A pesar de todo su énfasis en los trabajadores estadounidenses, Biden fue el primer presidente demócrata en un siglo que no amplió permanentemente la red de seguridad social. En resumen: “Los responsables políticos ya no deberían ignorar lo esencial en pos de soluciones heterodoxas fantasiosas”. Lo que se ha descartado como ortodoxia neoliberal está vivo y coleando, y ofrece la única salida.

¿Se está enterrando un régimen internacional o se está resucitando como Lázaro? El impasse entre los veredictos de estos expertos tiene su contraparte en el panorama político, en el que el conflicto entre neoliberalismo y populismo, adversarios que se enfrentan en todo Occidente desde principios de siglo, se ha vuelto cada vez más explosivo, como lo demuestran los acontecimientos de las últimas semanas, aunque, a pesar de todas sus aparentes concesiones o retrocesos, el neoliberalismo mantiene la ventaja. El primero sobrevivió sólo porque siguió reproduciendo lo que amenazaba con derrocarlo, mientras que el segundo creció en magnitud sin avanzar una estrategia relevante. El impasse político entre ambos no ha terminado: nadie sabe cuánto durará.

¿Significa esto que hasta que un conjunto coherente de ideas económicas y políticas, comparable a los paradigmas keynesianos o hayekianos de antaño, tome forma como una forma alternativa de gestionar las sociedades contemporáneas, no se puede esperar un cambio serio en el modo de producción existente? No necesariamente. Fuera de las zonas centrales del capitalismo, al menos dos cambios de gran importancia han ocurrido sin que ninguna doctrina sistemática los hubiera imaginado o propuesto de antemano.
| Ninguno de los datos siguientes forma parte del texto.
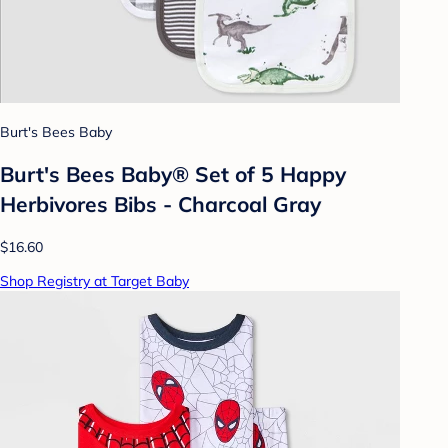
Burt's Bees Baby
Burt's Bees Baby® Set of 5 Happy
Herbivores Bibs - Charcoal Gray
$16.60
Shop Registry at Target Baby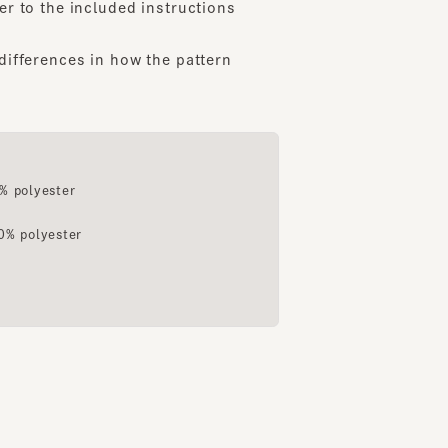
ferences in how the pattern
163cm
163cm
167cm
da
Fujimoto
Tajima
ShinQs inside Shibuya Hikarie
Shinsaibashi Parco
Daikanyama
lyester
olyester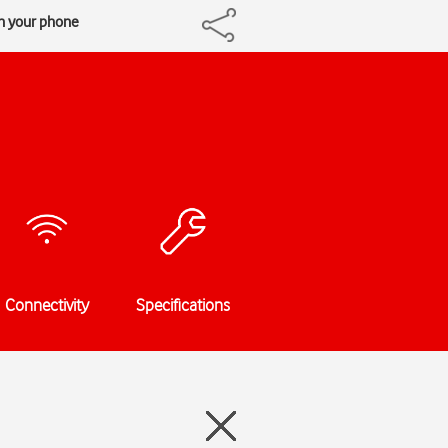
n your phone
Connectivity
Specifications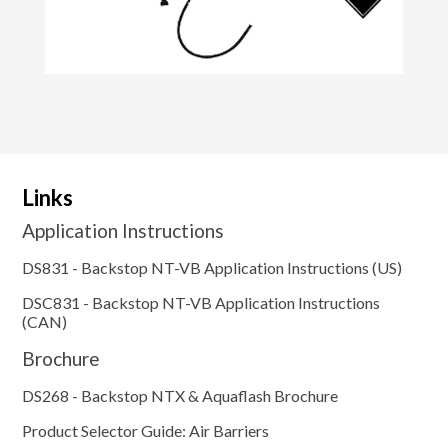
Links
Application Instructions
DS831 - Backstop NT-VB Application Instructions (US)
DSC831 - Backstop NT-VB Application Instructions
(CAN)
Brochure
DS268 - Backstop NTX & Aquaflash Brochure
Product Selector Guide: Air Barriers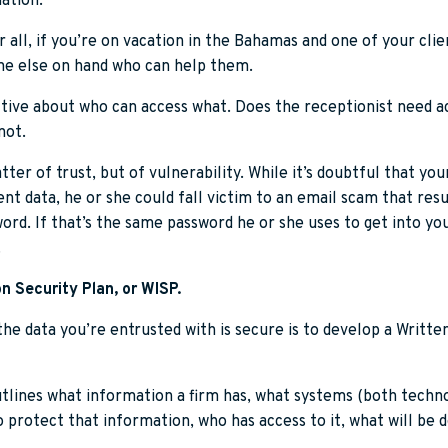
mation.
er all, if you’re on vacation in the Bahamas and one of your cl
one else on hand who can help them.
ctive about who can access what. Does the receptionist need ac
not.
ter of trust, but of vulnerability. While it’s doubtful that yo
nt data, he or she could fall victim to an email scam that resul
word. If that’s the same password he or she uses to get into y
.
n Security Plan, or WISP.
he data you’re entrusted with is secure is to develop a Writt
tlines what information a firm has, what systems (both techno
o protect that information, who has access to it, what will be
Una fue la transformación de Brasil con la revolución que llevó a Getúlio Vargas al poder en 1930, cuando las exportaciones de café de las que dependía su economía se desplomaron en la crisis y la recuperación se logró pragmáticamente mediante la sustitución de importaciones, sin el beneficio de ninguna defensa previa. La otra, aún más amplia, fue la transformación, tras la muerte de Mao, de la economía planificada en China, en la Era de la Reforma presidida por Deng Xiaoping, con el ascenso al poder del sistema de responsabilidad familiar en la agricultura y el lanzamiento, por parte de las empresas de las ciudades y los pueblos, de la más espectacular explosión sostenida de crecimiento económico de la historia registrada –que además fue improvisada y experimental, sin ningún tipo de teorías preexistentes.
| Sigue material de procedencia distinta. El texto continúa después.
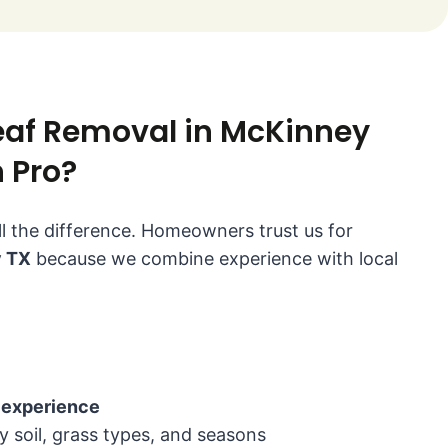
af Removal in McKinney
 Pro?
l the difference. Homeowners trust us for
y TX
because we combine experience with local
experience
soil, grass types, and seasons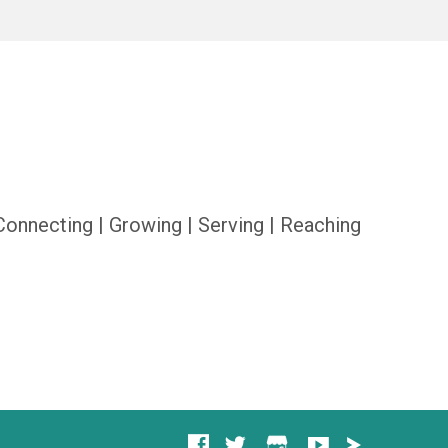
Connecting | Growing | Serving | Reaching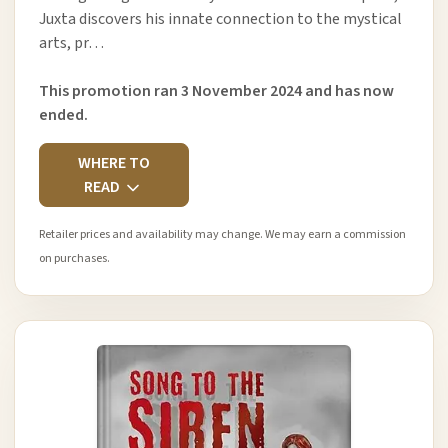
Juxta discovers his innate connection to the mystical
arts, pr…
This promotion ran 3 November 2024 and has now
ended.
WHERE TO
READ
Retailer prices and availability may change. We may earn a commission
on purchases.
¿Son estos casos demasiado exóticos para tener alguna influencia en el corazón del capitalismo avanzado? Lo que los hizo posibles fue la magnitud del shock y la profundidad de la crisis que sufrió cada sociedad: la recesión en Brasil, la Revolución Cultural en China, equivalentes tropicales y orientales de los golpes a la autoconfianza occidental durante la Segunda Guerra Mundial. Si en algún momento en Occidente se produjera la incredulidad respecto de la posibilidad de alguna alternativa, lo más probable es que eventualmente se produjera algo comparable.

*Perry Anderson, Historiador, filósofo político y ensayista, es profesor de historia y sociología en la Universidad de California en Los Ángeles y fundador de New Left Review. Autor, entre otros libros, de Afinidades selectivas (boitempo).
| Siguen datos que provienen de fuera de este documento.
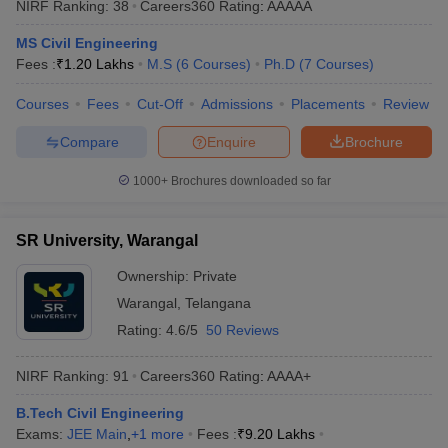
NIRF Ranking:
38
Careers360
Rating
:
AAAAA
MS Civil Engineering
Fees :
₹
1.20 Lakhs
M.S
(
6
Courses
)
Ph.D
(
7
Courses
)
Courses
Fees
Cut-Off
Admissions
Placements
Review
Compare
Enquire
Brochure
1000+
Brochures downloaded so far
SR University, Warangal
Ownership:
Private
Warangal
,
Telangana
Rating:
4.6/5
50 Reviews
NIRF Ranking:
91
Careers360
Rating
:
AAAA+
B.Tech Civil Engineering
Exams:
JEE Main
,
+
1
more
Fees :
₹
9.20 Lakhs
Traducción: Fernando Lima das Neves.

Publicado originalmente en Revisión de libros de Londres [https://www.lrb.co.uk/the-paper/v47/n06/perry-anderson/regime-change-in-the-west]

Notas


[i] Nye se convirtió en presidente del Consejo Nacional de Inteligencia y secretario adjunto de Defensa en la administración Clinton.

[ii] Forsyth y Notermans tuvieron cuidado de finalizar su relato enfatizando que no estaban ofreciendo explicaciones causales para los sucesivos cambios sistémicos que narraban. Notermans, el más prolífico de los dos, se convirtió en un destacado crítico del neoliberalismo –un término que solo se generalizó en este siglo– desde el punto de vista de una socialdemocracia fríamente realista, produciendo, entre otras cosas, el mejor análisis del modelo económico del impuesto sobre la renta de tasa fija en el país al que se mudó: “¿Una fortaleza inexpugnable? Neoliberalismo en Estonia", en Localidades (2015).

[iii] Allen Lane, 384 págs., junio de 2024.

[iv] Oxford, 432 págs., septiembre de 2023.